La segregación prevista de Warner Bros. Discovery (WBD) en dos entidades se corresponde con la evolución durante el tercer trimestre de los negocios que las van a componer. Mientras el veterano estudio de cine mantuvo la primera posición en taquilla gracias a éxitos como Superman y HBO mantiene buenas cifras de explotación, el conjunto de televisiones tradicionales se vio otra vez penalizado por la caída de la publicidad.
Esas circunstancias derivaron en que la compañía presentara una caída de ingresos del 6% frente al año pasado y pérdidas de 148 millones de dólares. Y explican que Netflix esté interesada solo en los primeros activos si se da la opción de adquirirlos. WBD confirmó hace algunas semanas que está evaluando propuestas de compra no solicitadas y que está abierta a cualquier escenario.
La combinación de negocios pujantes y en declive está muy condicionada por el desplazamiento de la publicidad. Si en el caso de las televisiones tradicionales se desplomó un 22%, en el del streaming mejoró un 15%. Sin embargo las cifras absolutas muestran que el primer golpe es mucho más significativo en cuentas que el segundo repunte, ya que en general los ingresos comerciales cayeron un 16%.
En todo caso, la comparativa con el año pasado es problemática porque WBD comercializó los Juegos Olímpicos a través de sus propiedades en Europa. Y también se vio beneficiada publicitariamente de la atención que recabó CNN durante las elecciones presidenciales de EEUU.
En ese contexto, el gigante de los contenidos está apostando por la creación de más servicios de streaming que pueda combinar u operar por separado en función de los mercados, de cara a absorber más publicidad. Acaba de lanzar la nueva plataforma de vídeo bajo demanda de CNN y está trabajando en otra para TNT Sports, cuyo consumo se ha resentido tras la pérdida de los derechos de la NBA.
La pujanza de los estrenos de cine y el buen momento de HBO Max no pueden cubrir el lucro cesante del negocio televisivo tradicional.
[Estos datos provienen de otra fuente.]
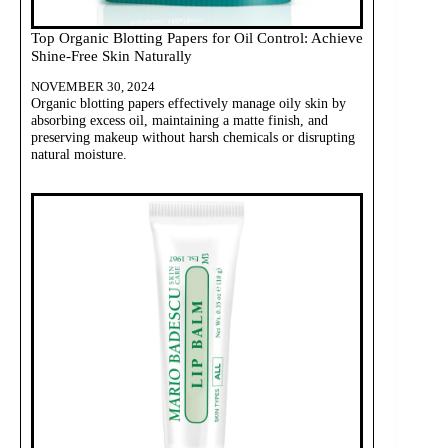
Top Organic Blotting Papers for Oil Control: Achieve
Shine-Free Skin Naturally
NOVEMBER 30, 2024
Organic blotting papers effectively manage oily skin by
absorbing excess oil, maintaining a matte finish, and
preserving makeup without harsh chemicals or disrupting
natural moisture.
Ese factor va a pesar en HBO Max igualmente durante al menos el último trimestre de este año y el primero de 2026, según reconoció la compañía. Pero lo previsto es que a partir de ahí experimente una aceleración en sus ingresos gracias a las cuotas y la explotación publicitaria, con el objetivo de los 150 millones de usuarios para el conjunto de los servicios de streaming. En el trimestre de referencia sumaban 128 millones.
En todo caso la evolución de la compañía está sujeta a la posible adquisición por un tercero de su totalidad o de activos concretos. Su consejero delegado, David Zaslav, no respondió en la presentación a ninguna pregunta vinculada a las ofertas sobre la mesa, pero WBD está inmersa en una revisión estratégica en la que todas las alternativas están bajo estudio.